The Humility in Receiving

There are givers, and there are takers. Then there are those who are excellent at both and utilize them with wisdom.

I love to give generously. God has grown me to a point where I recognize that giving away my time, my effort, and my resources brings me so much joy and I really love to meet needs. However, there’s an awful side to this story too.

I have a pride problem.

It’s mostly manifested into an inability to ask for help or accept gifts. God usually brings me to the end of my self-sufficient rope when I endure a physical malady.

The Humility in Receiving

As someone who was an avid rock climber, martial artist and world traveler who could sleep in any position in any place, I’ve ruined my body before I was the age of 3o. This means that I’ve had 7 surgeries and countless other injuries. It seems to be the one thing that constantly brings me to finally realize that I need others to meet my own needs sometimes.

When I’m unable to do things myself, God reminds me the importance of receiving from the community of Christ.

I have labeled this inability to accept the extension of the gifts of the others as “stealing their blessing”. I was not enabling them to use their gifts to build up the Body. I was turning down their attempt to meet needs and serve others.

We see a similar situation in John 13 when Peter refuses to allow Jesus to wash his feet. It’s quite a teachable moment.

He came to Simon Peter, who said to him, “Lord, do you wash my feet?”  Jesus answered him, “What I am doing you do not understand now, but afterward you will understand.”  Peter said to him, “You shall never wash my feet.” Jesus answered him, “If I do not wash you, you have no share with me.” — John 13:6-8

The thing I get about Peter here is the incredulous feeling that Jesus, of all people, would stoop to a servant’s role in order to wash the feet of his disciples. Peter knew who Jesus was, he could probably tolerate the reverse – if he washed Jesus’ feet – but the reverse got an immediate objection.

While Jesus is exemplifying humility, Peter portrays a false humility.

You see, having respect for another person, particularly someone greater than you, that enables you to withdraw from being served by them can be seen as humble. However, true humility is shown when one extends himself to be served, even when someone greater is doing the serving.

I am Peter.

I too often find myself unable to humble myself to those who want to serve our family or me personally.
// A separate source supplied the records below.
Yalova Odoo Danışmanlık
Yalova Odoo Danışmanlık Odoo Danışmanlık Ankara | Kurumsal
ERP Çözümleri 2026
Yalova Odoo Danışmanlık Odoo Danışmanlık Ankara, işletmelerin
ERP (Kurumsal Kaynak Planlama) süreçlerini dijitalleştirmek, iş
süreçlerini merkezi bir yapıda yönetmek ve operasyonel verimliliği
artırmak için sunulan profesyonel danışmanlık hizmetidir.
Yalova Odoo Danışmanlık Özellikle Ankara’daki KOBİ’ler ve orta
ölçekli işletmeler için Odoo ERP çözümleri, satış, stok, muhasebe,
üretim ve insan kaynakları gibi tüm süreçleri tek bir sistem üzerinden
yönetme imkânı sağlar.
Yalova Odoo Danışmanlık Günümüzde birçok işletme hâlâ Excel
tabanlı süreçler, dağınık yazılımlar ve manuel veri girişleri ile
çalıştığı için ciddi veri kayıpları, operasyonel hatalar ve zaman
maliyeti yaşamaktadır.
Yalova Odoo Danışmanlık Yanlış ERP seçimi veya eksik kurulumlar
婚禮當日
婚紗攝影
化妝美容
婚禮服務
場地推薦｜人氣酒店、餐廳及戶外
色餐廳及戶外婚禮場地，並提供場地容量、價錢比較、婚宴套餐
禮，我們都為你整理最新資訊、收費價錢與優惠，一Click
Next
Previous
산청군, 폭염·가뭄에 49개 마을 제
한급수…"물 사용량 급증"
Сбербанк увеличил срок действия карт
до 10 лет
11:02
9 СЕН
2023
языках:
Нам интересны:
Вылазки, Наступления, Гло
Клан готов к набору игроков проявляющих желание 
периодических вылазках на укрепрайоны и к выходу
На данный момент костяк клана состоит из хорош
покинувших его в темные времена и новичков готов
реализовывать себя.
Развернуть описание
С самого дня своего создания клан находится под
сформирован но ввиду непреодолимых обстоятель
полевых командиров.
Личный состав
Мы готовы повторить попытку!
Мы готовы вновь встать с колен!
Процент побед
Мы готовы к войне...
I am not comfortable when someone wants to give us things, bring over food, take care of my kids for a few hours, etc.

I have a self-sufficient sin tendency.

I don’t like feeling vulnerable.

I don’t like feeling weak.

I don’t like feeling lazy.

Yet it’s moments like these when God reminds me that I am not in control and, in His sovereignty, determines I need another bout with this lesson.  I’m grateful for these repeated lessons and I often wonder when I’ll actually get it for good but until that day, I will trust that God is drawing me more and more into holiness.

‘My son, do not regard lightly the discipline of the Lord,
    nor be weary when reproved by him.
For the Lord disciplines the one he loves,
    and chastises every son whom he receives.’
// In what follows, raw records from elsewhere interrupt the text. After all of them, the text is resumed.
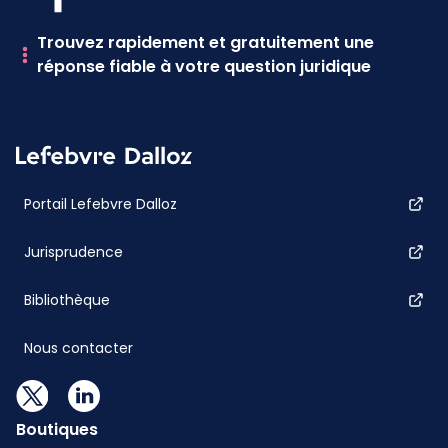
Trouvez rapidement et gratuitement une
réponse fiable à votre question juridique
Portail Lefebvre Dalloz
Jurisprudence
Bibliothèque
Nous contacter
Boutiques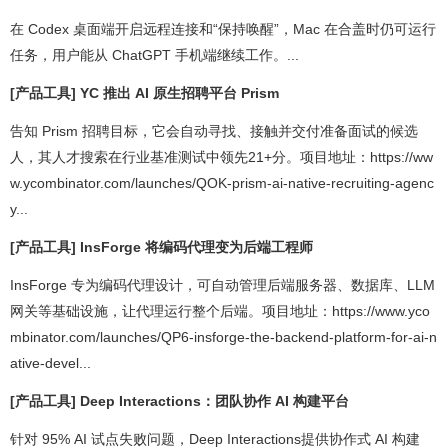
在 Codex 桌面端开启远程连接和“保持唤醒”，Mac 在合盖时仍可运行
任务，用户能从 ChatGPT 手机端继续工作。...
[产品工具] YC 推出 AI 原生招聘平台 Prism
告知 Prism 招聘目标，它会自动寻找、接触并交付准备面试的候选
人，其人才搜索在行业基准测试中领先21+分。项目地址：https://ww
w.ycombinator.com/launches/QOK-prism-ai-native-recruiting-agenc
y...
[产品工具] InsForge 将编码代理变为后端工程师
InsForge 专为编码代理设计，可自动管理后端服务器、数据库、LLM
网关等基础设施，让代理运行整个后端。项目地址：https://www.yco
mbinator.com/launches/QP6-insforge-the-backend-platform-for-ai-n
ative-devel...
[产品工具] Deep Interactions：团队协作 AI 构建平台
针对 95% AI 试点失败问题，Deep Interactions提供协作式 AI 构建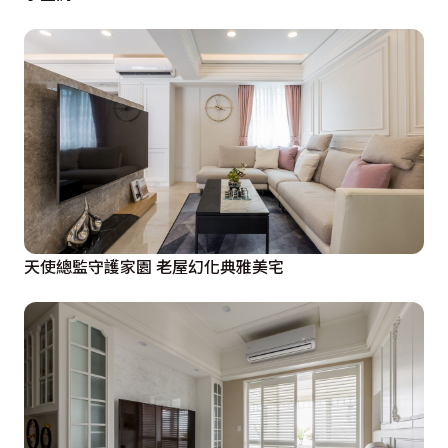
天使總監守護家園 老屋幻化典雅美宅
It is for discipline that you have to endure. God is treating you as sons… he disciplines us for our good, that we may share his holiness. For the moment all discipline seems painful rather than pleasant, but later it yields the peaceful fruit of righteousness to those who have been trained by it.” — Hebrews 12:5-7, 10-11 (read in full at Heb 12:3-11)

These ailments that God uses helps me to fully rely on the service and love of the Body of Christ, which bring me to a point of needing community as it was meant to be lived out. That has been humbling and a blessing,  as well. I’ve been ministered to in ways that are far above what I thought was needed. I’ve been forced to rest and that’s lent itself to a period of being refreshed in spirit as well as physical.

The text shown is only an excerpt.